My combinatorics and statistics has definitely rusted a bit over the years .. ;-)

If you pick N random numbers, what is the probability that they are
sorted in ascending order ? (no dups possible)

Easy: 1/N! = 1/(1*2*3*4*..*N)


How would you check that the list is sorted ?


issorted = true;
for( i=0; i < (list.size()-1); i++){
 if( list[i+1] < list[i] ){
  issorted = false;


How many checks will you do in a) best case b) worst case c) avaerage

a) 1
b) N-1
c) aehhhhh… hmmm.

On average, how many checks do you have to do to establish a list being sorted or not ?
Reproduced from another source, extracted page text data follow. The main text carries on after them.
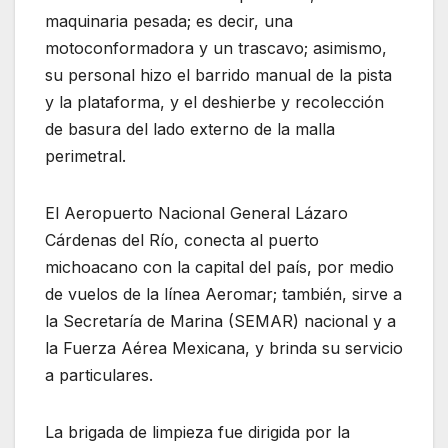
maquinaria pesada; es decir, una
motoconformadora y un trascavo; asimismo,
su personal hizo el barrido manual de la pista
y la plataforma, y el deshierbe y recolección
de basura del lado externo de la malla
perimetral.
El Aeropuerto Nacional General Lázaro
Cárdenas del Río, conecta al puerto
michoacano con la capital del país, por medio
de vuelos de la línea Aeromar; también, sirve a
la Secretaría de Marina (SEMAR) nacional y a
la Fuerza Aérea Mexicana, y brinda su servicio
a particulares.
La brigada de limpieza fue dirigida por la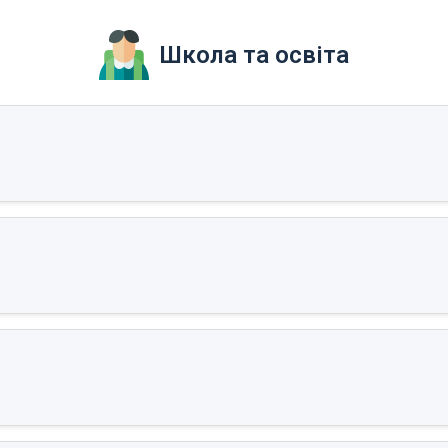
Школа та освіта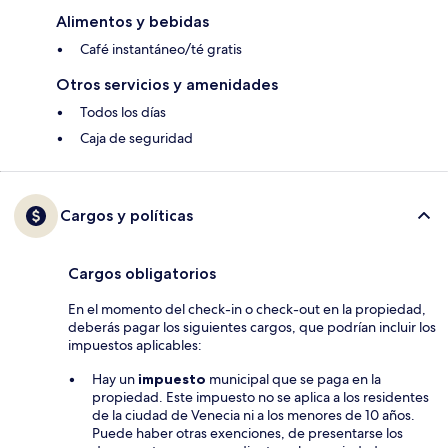
Alimentos y bebidas
Café instantáneo/té gratis
Otros servicios y amenidades
Todos los días
Caja de seguridad
Cargos y políticas
Cargos obligatorios
En el momento del check-in o check-out en la propiedad,
deberás pagar los siguientes cargos, que podrían incluir los
impuestos aplicables:
Hay un
impuesto
municipal que se paga en la
propiedad. Este impuesto no se aplica a los residentes
de la ciudad de Venecia ni a los menores de 10 años.
Puede haber otras exenciones, de presentarse los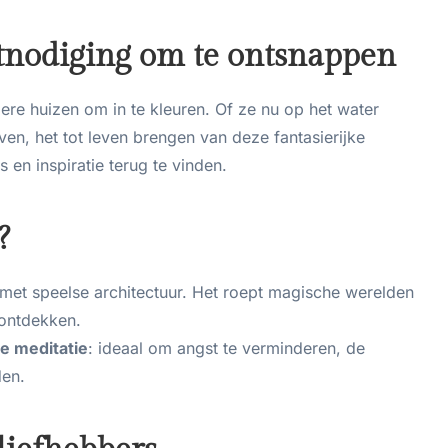
itnodiging om te ontsnappen
ere huizen om in te kleuren. Of ze nu op het water
even, het tot leven brengen van deze fantasierijke
s en inspiratie terug te vinden.
?
met speelse architectuur. Het roept magische werelden
 ontdekken.
e meditatie
: ideaal om angst te verminderen, de
den.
This took me a while to work through, i found it deceptive – but
here’s a simple proof i finally came up with.

The expectation value of X, E(X) is the sum of all the possible
Xes times their respective probabilities, right:

E(X) = SUM[ X * pX ] for X=1,2,3,...N

In this case X is the number of tests needed to be performed, and
take values 1,2,3,…,N where N is the size of the list.
pX, the probability that any given list will require *exactly* X tests.
Now, consider a given list of numbers, [a,b,c,d,e,f,..]
For us to end up needing exactly, say, 3 tests the following 2
things must be true:
a,b and c must be in order while d will NOT be in order. the first two tests pass
while the third fails.

1) the probability that a,b and c are in order is 1/3! (one over 3 factorial)
2) the probability that a,b,c and d are in order is 1/4!

thus the probability that 1 is true but 2 is not true is p3 = 1/3! – 1/4!
or more generally the probability that we will require X tests is

pX = 1/X! - 1/(X+1)!

So, plugging that into the expectation value formula we get

E(X) = SUM[ X * (1/X! - 1/(X+1)! )]
     = SUM[ X/X! ] - SUM [ X/(X+1)! ]

now lets write that out so we can collapse some terms:

E(X) = 1/1! + 2/2! + 3/3! + 4/4! + ...
            - 1/2! - 2/3! - 3/4! - ...

Summing the terms that are above each other we get:

E(X) = 1/1! + 1/2! + 1/3! + 1/4! + ... = e - 1 = 1.712.. 

THe reason this is actually = e – 1 is that e itself is defined as a
series that looks just like that with an extra 1 at the beginning

e = 1 + 1/1! + 1/2! + 1/3! + 1/4! + ....

P.S. A much simpler way to show this occurred to me later: (it circumvents
the need to calculate the probabilty
that a list required *exactly* X tests, only that it requires *at least X* tests.

Given the set of possible lists:
- Each will require the first test
- 1/2! of them will have the first two numbers in order, and thus require a second test
- 1/3! of them will have the first 3 numbers in order, and thus require a third test
- etc.

Thus the average will be 1 + 1/2! + 1/3! + 1/4! + … = e – 1


  1. Cool – this just got shared on reddit:
    And yes, re_dditt_er, I’m talking about hte asymptotic limit. When N is small the average will converge to a truncated series.

  2. Last night i was challenged to code this as a python one-liner. So here it is:

    sum([sum(reduce(lambda x,y: (y, x[1]+[ (1 if x[0]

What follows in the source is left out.